Tue, Mar 30, 2010 | Jared Woodard

Iron Condor, Volatility

In absolute terms, equity implied volatility is as low here as it’s been for ages. A naive reaction to a decline in implied volatility is to take a long volatility view by buying straddles, strangles, etc. on the expectation that implied volatility will revert to a higher long-term mean. But that’s an easy way to go broke as the market continues to drift, especially since implied volatility has carried a hefty premium to short-term realized volatility for many months now. To clarify: one-month historical volatility in the S&P 500 is around 7% annualized, while at-the-money April SPX options prices imply volatility in the range of 13-14%. A trader who wants to take a long view on future volatility (whether implied or realized) has to overcome that 7% premium she’s paying just to break even, with profitability coming only thereafter.

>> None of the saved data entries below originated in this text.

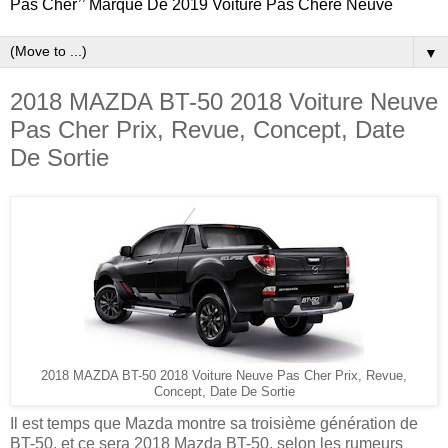
Pas Cher’’ Marque De 2019 Voiture Pas Chere Neuve
▼
2018 MAZDA BT-50 2018 Voiture Neuve
Pas Cher Prix, Revue, Concept, Date
De Sortie
2018 MAZDA BT-50 2018 Voiture Neuve Pas Cher Prix, Revue,
Concept, Date De Sortie
Il est temps que Mazda montre sa troisième génération de
BT-50, et ce sera 2018 Mazda BT-50, selon les rumeurs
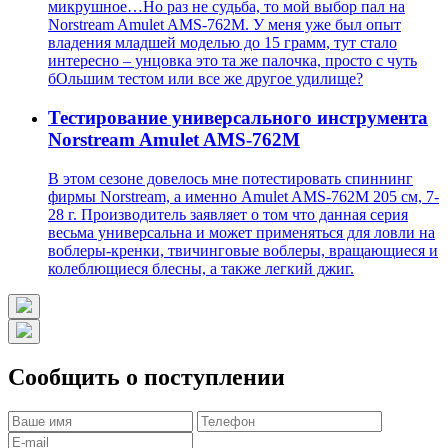
микрушное…Но раз не судьба, то мой выбор пал на
Norstream Amulet AMS-762M. У меня уже был опыт
владения младшей моделью до 15 грамм, тут стало
интересно – унцовка это та же палочка, просто с чуть
бОльшим тестом или все же другое удилище?
Тестирование универсального инструмента
Norstream Amulet AMS-762M
В этом сезоне довелось мне потестировать спиннинг
фирмы Norstream, а именно Amulet AMS-762M 205 см, 7-
28 г. Производитель заявляет о том что данная серия
весьма универсальна и может применяться для ловли на
воблеры-кренки, твичинговые воблеры, вращающиеся и
колеблющиеся блесны, а также легкий джиг.
Сообщить о поступлении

My colleague at Expiring Monthly, Adam Warner, notes that in this environment, options are actually quite expensive. No matter what intuition says – no matter what’s happening with implied volatility in absolute terms – the relation of implied to historical volatility here is such that the best approach is to sell option spreads. Adam suggests trading iron condors, which, obviously, sounds like a reasonable approach to me.

This is one of the benefits of trading a predefined strategy with mechanically generated signals: human intuition, and discretionary opinions in general, can be wholly misleading and woefully unreliable.